One more thing: organizations, especially big brands and churches, love to talk about wanting to reach young people. If you say this but mobile isn’t a real consideration in your internet strategy, you’re putting yourself at a serious disadvantage. According to Neilson, 70% of 13-17 year olds and 79% of 18-24 year olds have a smartphone. You’d have to be either really crazy or terribly resource starved not to build for mobile with numbers that high.
What Should We Do?
So, here are my recommendations for simple, realistic things you can do to be relevant in a mobile world:
- Have a responsive website. Most of us can’t afford to pay a designer thousands of dollars for a slick web site that shape-shifts when used on a phone. Thankfully, easy-to-use templates for these kinds of sites exist for free. Premium templates that make you look like a design genius can be had for under $100.
- Use social media. What, exactly, are people doing on their phones? Social media is a big chunk of content for a lot of people. Don’t be absent from that space. Remember, for people to see your social
- media presence, you have to actually post content.
- Use video. This is not as easy as the two suggestions above, but, depending on the type of content you want to make, it’s not as hard as you may think. Based on the statistics, there’s a good chance you have a smartphone, and these days most of them come with a half decent camera. Use it.

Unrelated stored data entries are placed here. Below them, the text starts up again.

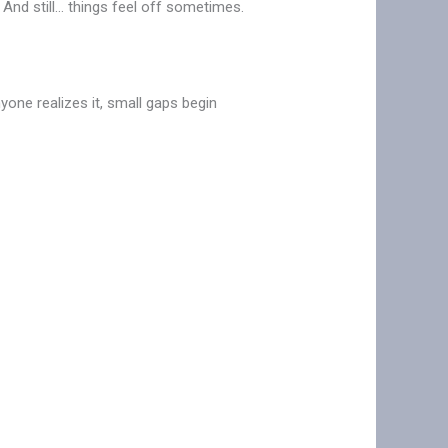
. And still… things feel off sometimes.
one realizes it, small gaps begin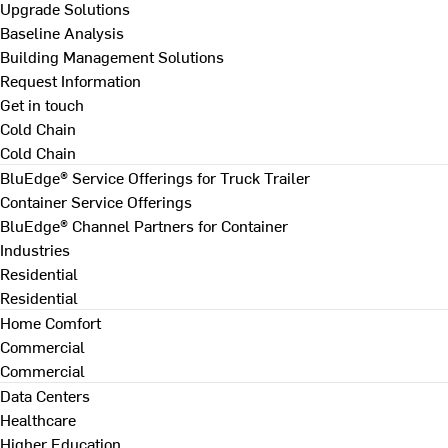
Upgrade Solutions
Baseline Analysis
Building Management Solutions
Request Information
Get in touch
Cold Chain
Cold Chain
BluEdge® Service Offerings for Truck Trailer
Container Service Offerings
BluEdge® Channel Partners for Container
Industries
Residential
Residential
Home Comfort
Commercial
Commercial
Data Centers
Healthcare
Higher Education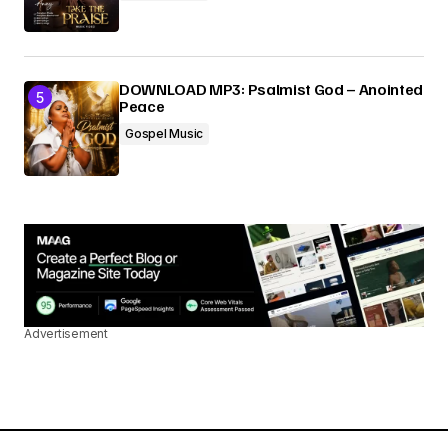
DOWNLOAD MP3: Psalmist God – Anointed
Peace
Gospel Music
Advertisement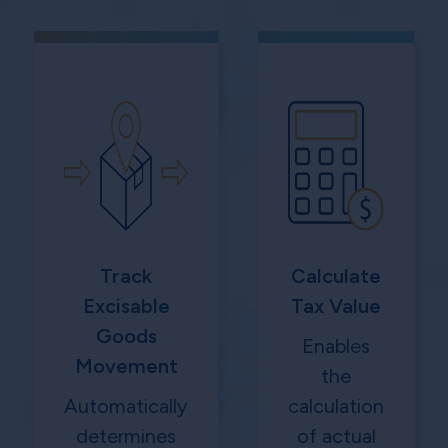
Track
Calculate
Excisable
Tax Value
Goods
Enables
Movement
the
Automatically
calculation
determines
of actual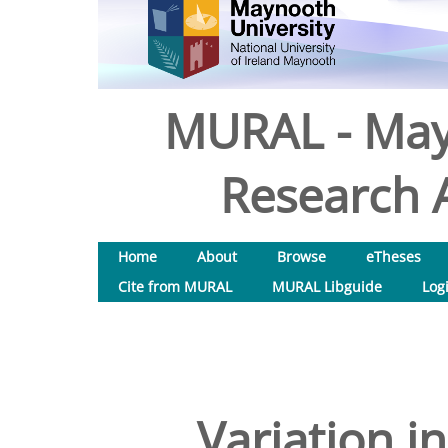
MURAL - May
Research A
Home
About
Browse
eTheses
Cite from MURAL
MURAL Libguide
Log
Variation i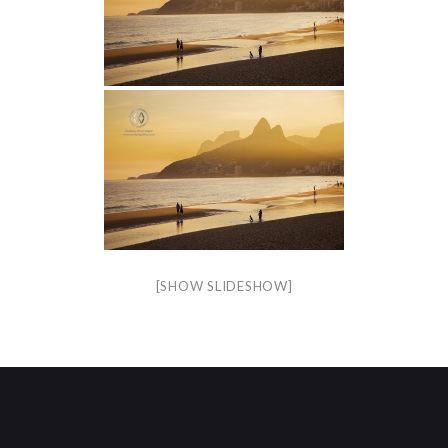
[SHOW SLIDESHOW]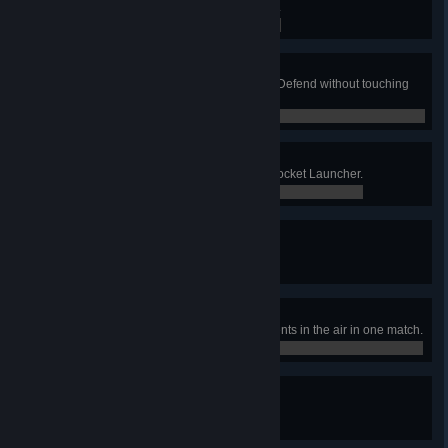
Accumulate 100 Revenge Medals.
0 / 100
Missed Opportunity
Kill the opposing team in Attack & Defend without touching
the flag.
0 / 0
Rocket Man
Accumulate 500 frags using the Rocket Launcher.
0 / 500
Fear Me
Accumulate 1000 Frags.
0 / 1,000
Pull
Record 5 Shotgun frags of opponents in the air in one match.
0 / 0
Big Time
Complete 250 matches.
0 / 250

- Explore a text messaging service. Honestly, unless you’re ESPN or NBC News or some outfit like that, how many people are going to check your website every day or even weekly or monthly? Text messages allow you to directly contact your audience.
- Explore developing a mobile app. Not everyone needs an app, but some organizations do. It may not be cheap, it may not be easy, but it’s something to think about as a potential long-term goal.
Even a genius like me doesn’t know everything. What other strategies would you suggest to help an organization be relevant in a mobile world?